Сказать, что он был потрясён, значит, ничего не сказать. Он был в ужасе. Его родители, так заботившиеся друг о друге, прослывшие нежно любящими друг друга супругами меж соседей, жителей деревни, да и всей округи, оказывается, не были мужем и женой! И... оказывается, они и не были близки никогда... просто не могли... и кто-то чужой - какой-то незнакомый ему мужчина - его настоящий отец. Шахрияр чужую женщину с ребёнком подобрал... он воспитывал его так строго и серьёзно, как не каждый отец родного сына воспитал. Он, именно он, привил Рахиму стремление стать добросердечным и честным человеком, мастером своего дела! Но... он ему никто, по сути, он ему никто... мать угасла от болезни года три назад, но приёмный отец ничего не сказал... а тут, при пожаре - разбойники разграбили деревню и дома подожгли - и Шахрияр рванулся в огонь спасать чьего-то ребёнка... почти спас... выкинул в окно, в чьи-то руки... и получил падающей горящей сваей по голове... насилу вытащили, пытались сбить огонь... не успели... не смогли... он достойно жил и умер достойно... Рахим так гордился этим мужчиной, но... это не его отец... не его отце... чужой мужчина...

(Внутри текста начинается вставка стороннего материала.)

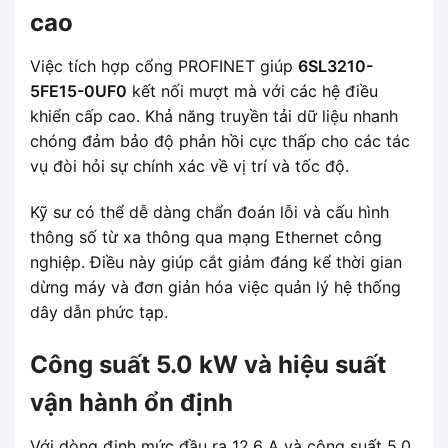
cao
Việc tích hợp cổng PROFINET giúp
6SL3210-
5FE15-0UF0
kết nối mượt mà với các hệ điều
khiển cấp cao. Khả năng truyền tải dữ liệu nhanh
chóng đảm bảo độ phản hồi cực thấp cho các tác
vụ đòi hỏi sự chính xác về vị trí và tốc độ.
Kỹ sư có thể dễ dàng chẩn đoán lỗi và cấu hình
thông số từ xa thông qua mạng Ethernet công
nghiệp. Điều này giúp cắt giảm đáng kể thời gian
dừng máy và đơn giản hóa việc quản lý hệ thống
dây dẫn phức tạp.
Công suất 5.0 kW và hiệu suất
vận hành ổn định
Với dòng định mức đầu ra 12.6 A và công suất 5.0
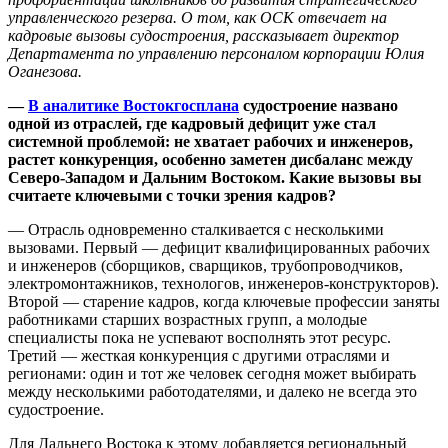
управленческого резерва. О том, как ОСК отвечает на
кадровые вызовы судостроения, рассказывает директор
Департамента по управлению персоналом корпорации Юлия
Оганезова.
—
В аналитике Востокгосплана
судостроение названо
одной из отраслей, где кадровый дефицит уже стал
системной проблемой: не хватает рабочих и инженеров,
растет конкуренция, особенно заметен дисбаланс между
Северо‑Западом и Дальним Востоком. Какие вызовы вы
считаете ключевыми с точки зрения кадров?
— Отрасль одновременно сталкивается с несколькими
вызовами. Первый — дефицит квалифицированных рабочих
и инженеров (сборщиков, сварщиков, трубопроводчиков,
электромонтажников, технологов, инженеров-конструкторов).
Второй — старение кадров, когда ключевые профессии заняты
работниками старших возрастных групп, а молодые
специалисты пока не успевают восполнять этот ресурс.
Третий — жесткая конкуренция с другими отраслями и
регионами: один и тот же человек сегодня может выбирать
между несколькими работодателями, и далеко не всегда это
судостроение.
Для Дальнего Востока к этому добавляется региональный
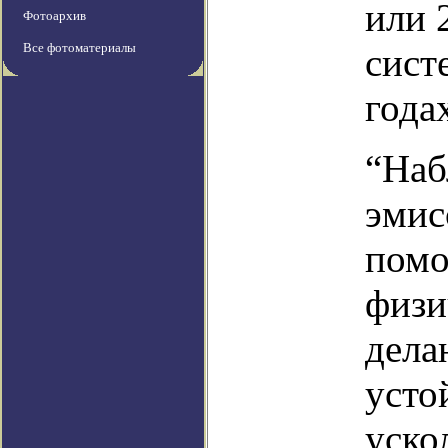
или 
Фотоархив
Все фотоматериалы
сист
года
“Наб
эмис
помо
физи
дела
усто
уско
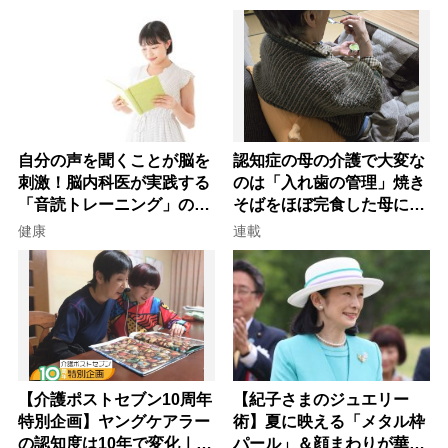
自分の声を聞くことが脳を
認知症の母の介護で大変な
刺激！脳内科医が実践する
のは「入れ歯の管理」焼き
「音読トレーニング」の極
そばをほぼ完食した母に息
意
子が血の気が引いた理由
健康
連載
【介護ポストセブン10周年
【紀子さまのジュエリー
特別企画】ヤングケアラー
術】夏に映える「メタル枠
の認知度は10年で変化｜流
パール」＆顔まわりが華や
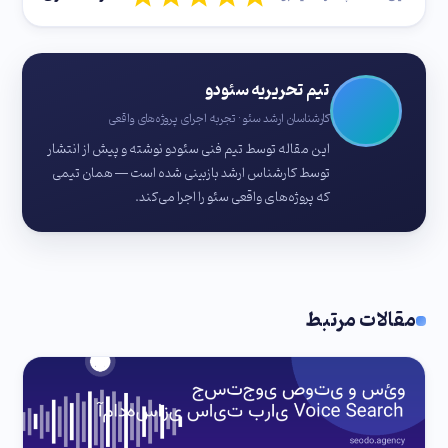
تیم تحریریه سئودو
کارشناسان ارشد سئو · تجربه اجرای پروژه‌های واقعی
این مقاله توسط تیم فنی سئودو نوشته و پیش از انتشار
توسط کارشناس ارشد بازبینی شده است — همان تیمی
که پروژه‌های واقعی سئو را اجرا می‌کند.
مقالات مرتبط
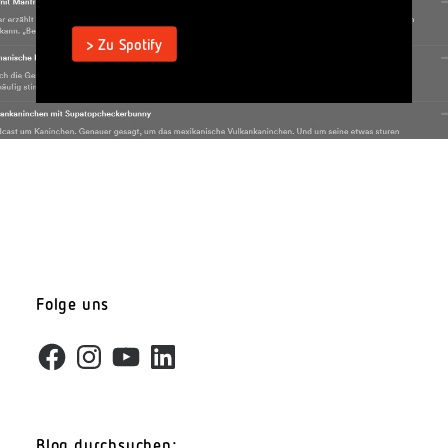
> Zu Spotify
Folge uns
Facebook
Instagram
YouTube
LinkedIn
Blog durchsuchen:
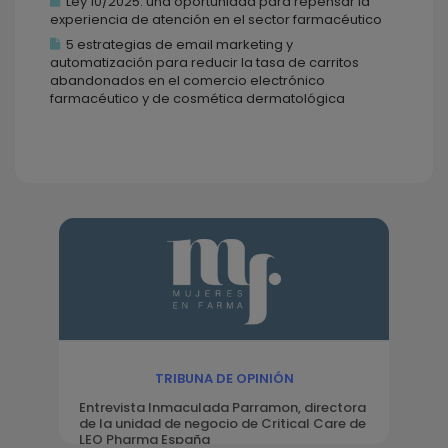
Ley 10/2025: una oportunidad para repensar la
experiencia de atención en el sector farmacéutico
5 estrategias de email marketing y
automatización para reducir la tasa de carritos
abandonados en el comercio electrónico
farmacéutico y de cosmética dermatológica
TRIBUNA DE OPINIÓN
Entrevista Inmaculada Parramon, directora
de la unidad de negocio de Critical Care de
LEO Pharma España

Он до сумерек блуждал где-то по лесу. Во дворце столичном в это время первый из его младших братьев убил другого брата - тот скорчился в своих покоях, выронив бокал с отравленным вином... смерть наступила почти мгновенно... и убийца подставил кого-то из своих слуг, как виновного... а верный слуга и под пытками смолчал, кто настоящий виновник... Уже за полночь Рахим вернулся в родную деревню. Поклонился дому. Дому, в котором они так счастливо жили втроём, а потом вдвоём. И пошёл к старику, другу отца, справиться о погребальном костре. Ему хотелось самому разлить масло и поджечь хворост.
- Мне всё равно, кто он мне и моей матери, - сказал юноша тихо вышедшему индусу-старику, - Главное, что он меня взрастил. Я вырасту достойным человеком, чтобы отец Шахрияр не сожалел ни о чём, глядя на меня с небес.